By Avery Ballmann | Staff Writer
Ruston, La., senior Carlie Toliver soothed her grandmother during her battle with Alzheimer’s disease with her gift of playing piano. The tunes of the hymns were embedded into her grandmother’s memory and she sang along and Toliver tapped the ivory keys. Toliver said the lyrics to the hymns were one of the few things that her grandmother remembered before she passed away in 2016.
Out of this loss, Toliver has created Music for Memory and began collecting money to be donated to research for the Alzheimer’s Association. Since 2016, Toliver has raised over $10,000 and decided to bring her project to Baylor before she walks across the stage in May. She is hosting a benefit concert at 12:30 p.m. on Saturday in Roxy Grove Hall.

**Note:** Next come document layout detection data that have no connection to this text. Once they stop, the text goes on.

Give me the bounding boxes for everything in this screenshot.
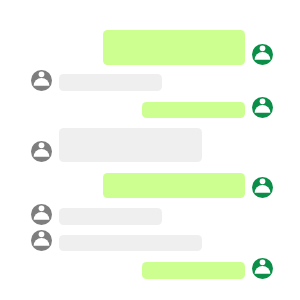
button[interactable]: Sent message: [103, 30, 245, 65]
button[interactable]: Your profile picture: [252, 177, 273, 198]
button[interactable]: Your profile picture: [252, 44, 273, 65]
button[interactable]: Contact profile picture: [31, 204, 52, 225]
button[interactable]: Contact profile picture: [31, 70, 52, 91]
button[interactable]: Contact profile picture: [31, 141, 52, 162]
button[interactable]: Contact profile picture: [31, 230, 52, 251]
button[interactable]: Sent message: [142, 102, 245, 118]
button[interactable]: Sent message: [103, 173, 245, 198]
button[interactable]: Your profile picture: [252, 258, 273, 279]
button[interactable]: Your profile picture: [252, 97, 273, 118]
button[interactable]: Sent message: [142, 262, 245, 279]
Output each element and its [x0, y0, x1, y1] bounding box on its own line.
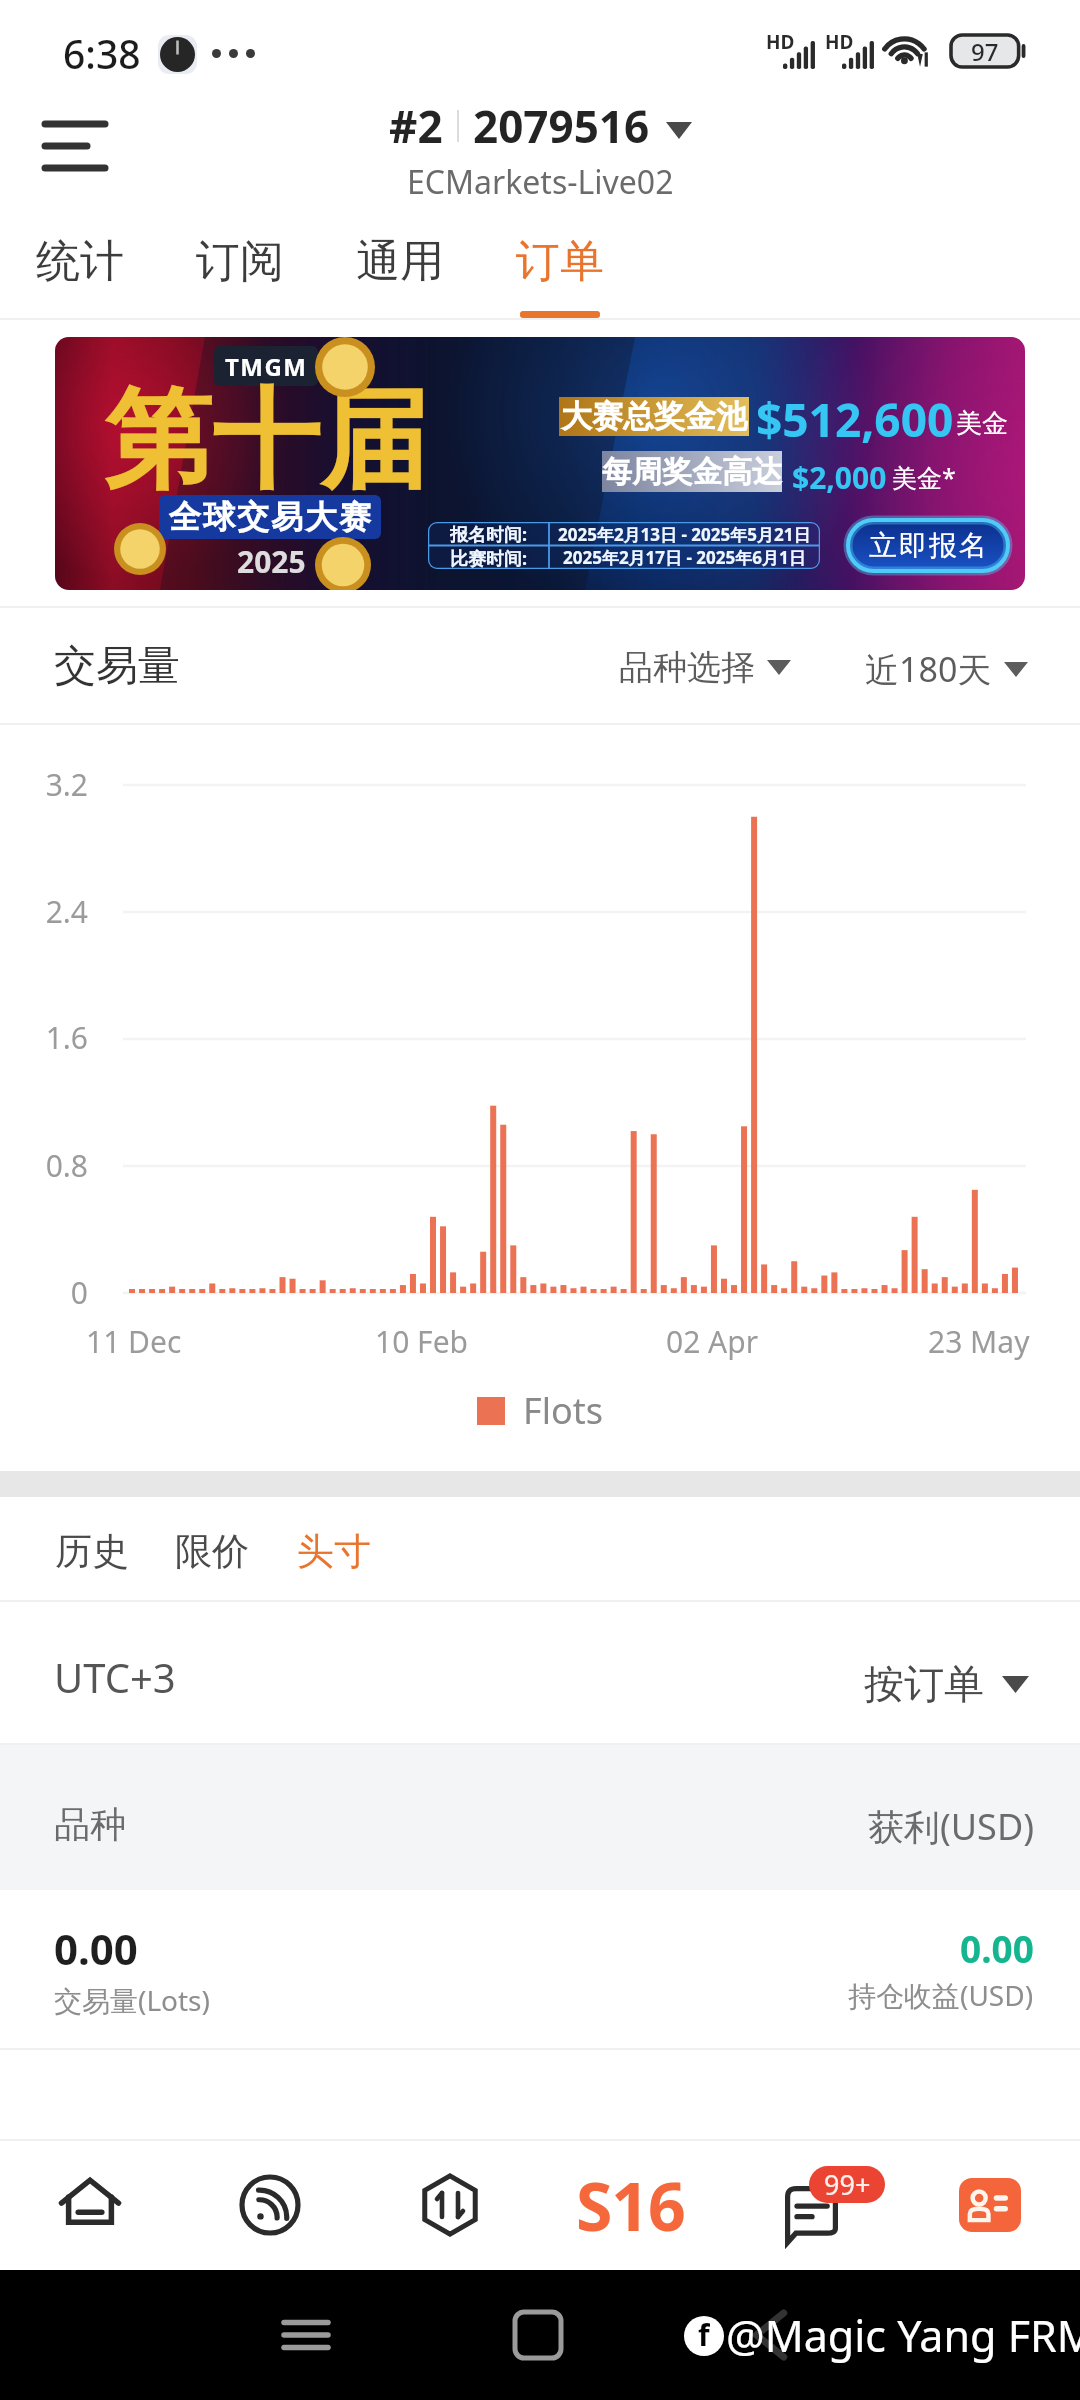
- staticText: 品种: [54, 1802, 126, 1847]
- staticText: @Magic Yang FRM: [726, 2306, 1080, 2365]
- staticText: 97: [971, 35, 999, 68]
- staticText: 02 Apr: [666, 1321, 759, 1362]
- staticText: S16: [576, 2160, 685, 2250]
- staticText: 全球交易大赛: [168, 497, 372, 537]
- staticText: 第十届: [104, 373, 428, 509]
- staticText: 每周奖金高达: [602, 453, 782, 491]
- staticText: HD: [825, 29, 854, 55]
- staticText: 0.00: [960, 1923, 1034, 1973]
- button[interactable]: 订单: [480, 212, 640, 318]
- button[interactable]: 0.00: [0, 1890, 1080, 2050]
- staticText: 限价: [175, 1528, 249, 1575]
- staticText: UTC+3: [54, 1650, 176, 1704]
- staticText: $512,600: [756, 388, 954, 451]
- staticText: 立即报名: [868, 528, 988, 563]
- staticText: 10 Feb: [375, 1321, 469, 1362]
- button[interactable]: Recents: [271, 2300, 341, 2370]
- staticText: TMGM: [225, 350, 308, 383]
- staticText: 99+: [824, 2166, 871, 2203]
- button[interactable]: Home: [503, 2300, 573, 2370]
- staticText: 1.6: [0, 1017, 88, 1058]
- staticText: #2: [389, 96, 443, 156]
- button[interactable]: 品种选择: [615, 642, 795, 693]
- button[interactable]: Home: [0, 2141, 180, 2269]
- staticText: 通用: [356, 234, 444, 289]
- button[interactable]: S16: [540, 2141, 720, 2269]
- staticText: 美金: [956, 407, 1008, 440]
- staticText: 近180天: [865, 646, 992, 692]
- staticText: 23 May: [928, 1321, 1030, 1362]
- button[interactable]: 统计: [0, 212, 160, 318]
- staticText: 0.8: [0, 1145, 88, 1186]
- button[interactable]: Profile: [900, 2141, 1080, 2269]
- staticText: ECMarkets-Live02: [407, 160, 674, 204]
- staticText: 11 Dec: [86, 1321, 182, 1362]
- button[interactable]: 通用: [320, 212, 480, 318]
- staticText: 比赛时间:: [450, 546, 528, 569]
- staticText: 美金*: [892, 460, 956, 494]
- button[interactable]: 立即报名: [848, 520, 1008, 571]
- staticText: 头寸: [297, 1528, 371, 1575]
- staticText: f: [698, 2316, 710, 2354]
- button[interactable]: 限价: [163, 1518, 261, 1585]
- button[interactable]: 历史: [43, 1518, 141, 1585]
- staticText: $2,000: [792, 457, 887, 498]
- staticText: 大赛总奖金池: [561, 397, 747, 436]
- staticText: 0.00: [54, 1920, 138, 1977]
- staticText: 交易量(Lots): [54, 1981, 210, 2019]
- button[interactable]: TMGM: [55, 337, 1025, 590]
- staticText: 订阅: [196, 234, 284, 289]
- staticText: 历史: [55, 1528, 129, 1575]
- staticText: 统计: [36, 234, 124, 289]
- staticText: 2025年2月17日 - 2025年6月1日: [563, 546, 806, 569]
- staticText: 2025年2月13日 - 2025年5月21日: [558, 523, 811, 546]
- staticText: HD: [766, 29, 795, 55]
- button[interactable]: 订阅: [160, 212, 320, 318]
- staticText: 3.2: [0, 764, 88, 805]
- staticText: 获利(USD): [868, 1802, 1034, 1851]
- button[interactable]: 按订单: [858, 1653, 1035, 1715]
- staticText: 按订单: [864, 1659, 984, 1709]
- staticText: 6:38: [63, 27, 141, 80]
- button[interactable]: Trade: [360, 2141, 540, 2269]
- staticText: Flots: [523, 1386, 603, 1435]
- staticText: 报名时间:: [450, 522, 528, 546]
- staticText: 2.4: [0, 891, 88, 932]
- button[interactable]: Messages: [720, 2141, 900, 2269]
- staticText: 订单: [516, 234, 604, 289]
- button[interactable]: Signals: [180, 2141, 360, 2269]
- staticText: 2079516: [473, 96, 650, 156]
- staticText: 品种选择: [619, 646, 755, 689]
- staticText: 0: [0, 1272, 88, 1313]
- button[interactable]: 头寸: [285, 1518, 383, 1585]
- button[interactable]: Menu: [25, 104, 121, 188]
- staticText: 2025: [237, 541, 306, 582]
- staticText: 持仓收益(USD): [848, 1976, 1034, 2014]
- button[interactable]: 近180天: [861, 642, 1032, 696]
- staticText: 交易量: [54, 640, 180, 693]
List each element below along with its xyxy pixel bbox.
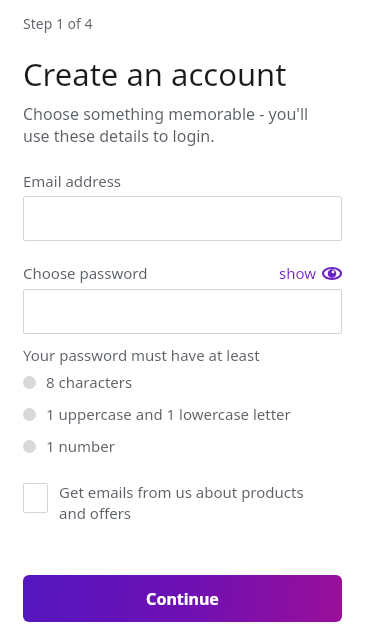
staticText: Create an account xyxy=(23,53,287,95)
staticText: 1 uppercase and 1 lowercase letter xyxy=(46,404,291,424)
staticText: show xyxy=(279,263,317,283)
staticText: 1 number xyxy=(46,436,115,456)
button[interactable]: Password input xyxy=(23,289,342,334)
button[interactable]: Email address input xyxy=(23,196,342,241)
button[interactable]: Get emails from us about products and of… xyxy=(23,482,342,524)
staticText: Email address xyxy=(23,171,122,191)
staticText: 8 characters xyxy=(46,372,133,392)
button[interactable]: Continue xyxy=(23,575,342,622)
staticText: Choose something memorable - you'll use … xyxy=(23,103,309,147)
other: Show password xyxy=(323,267,341,280)
staticText: Get emails from us about products and of… xyxy=(59,482,304,524)
staticText: Continue xyxy=(146,588,219,610)
button[interactable]: show xyxy=(278,261,342,285)
staticText: Choose password xyxy=(23,263,148,283)
staticText: Your password must have at least xyxy=(23,345,260,365)
staticText: Step 1 of 4 xyxy=(23,14,93,33)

“It just really struck me how much that [playing hymns] meant to her and how much it meant to our family to be able to see that,” Toliver said. “So after she passed, I wanted to find a way to help fundraise for a cure and I thought that combining music with this, especially as a musician myself, would be a special way to honor specifically her memory but also help everyone else in the process.”
The benefit is free and open to the public, but Toliver will be taking donations by cash, check, Venmo or PayPal. The program consists of a variety of musical acts such as vocalists, soloists and group performances by Baylor School of Music students.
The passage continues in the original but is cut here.